A large increase was necessary for water, wastewater and stormwater systems; the transport network needed investment to make it more sustainable; and money was allocated for playgrounds, toilets, tracks, trails and "equity infrastructure", such as greater support for Maori, she said.
Cr Lee Vandervis said a 9.8% rates increase was unwelcome when uncertainty lingered because of the Covid-19 pandemic.
Cr Steve Walker said decision-making had been shaped by strong data, evidence and robust debate.
"You need to invest to get the best outcomes," he said.
Cr Jim O’Malley said the council was required to deliver wellbeing results and it did not want its infrastructure to decay.
Cr Sophie Barker said she was uncomfortable with the largest rates rise since 1989, but "this is a budget I can live with".
Cr Andrew Whiley said the process had been constructive and the council had listened to the public more effectively than it had done previously.
Mayor Aaron Hawkins said elected members had come through the process with "no significant injuries" and it was an uncertain time for local government amid reform of the sector.
Among the big decisions made by councillors was supporting a transport package worth about $53 million to alleviate traffic disruption associated with the building of the new Dunedin Hospital.

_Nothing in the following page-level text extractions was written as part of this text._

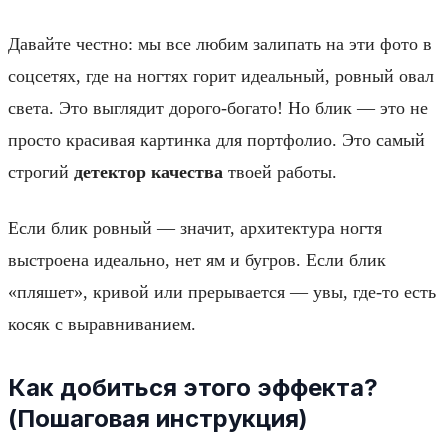
Давайте честно: мы все любим залипать на эти фото в
соцсетях, где на ногтях горит идеальный, ровный овал
света. Это выглядит дорого-богато! Но блик — это не
просто красивая картинка для портфолио. Это самый
строгий
детектор качества
твоей работы.
Если блик ровный — значит, архитектура ногтя
выстроена идеально, нет ям и бугров. Если блик
«пляшет», кривой или прерывается — увы, где-то есть
косяк с выравниванием.
Как добиться этого эффекта?
(Пошаговая инструкция)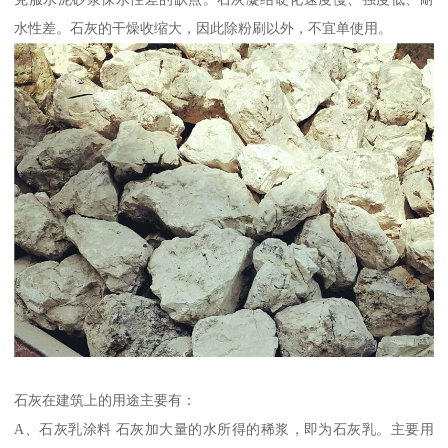
水性差。石灰的干燥收缩大，因此除粉刷以外，不宜单使用。
石灰在建筑上的用途主要有：
A、石灰乳涂料 石灰加大量的水所得的稀浆，即为石灰乳。主要用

Councillors decided about $2 million a year should be spent on building more community housing and that the portfolio should be subsidised by rates.
A revamp of the kerbside rubbish and recycling collection service was supported, including a separate bin for food scraps.
More consultation is to take place before a mid-sized theatre is developed.
Council debt is projected to rise about $570 million in the next 10 years to about $880 million, but the final figure in the 10-year plan is expected to come in shy of that.
Councillors voted to approve changes to council budgets by 12 votes to three.
Crs Vandervis, Jules Radich and Carmen Houlahan voted against.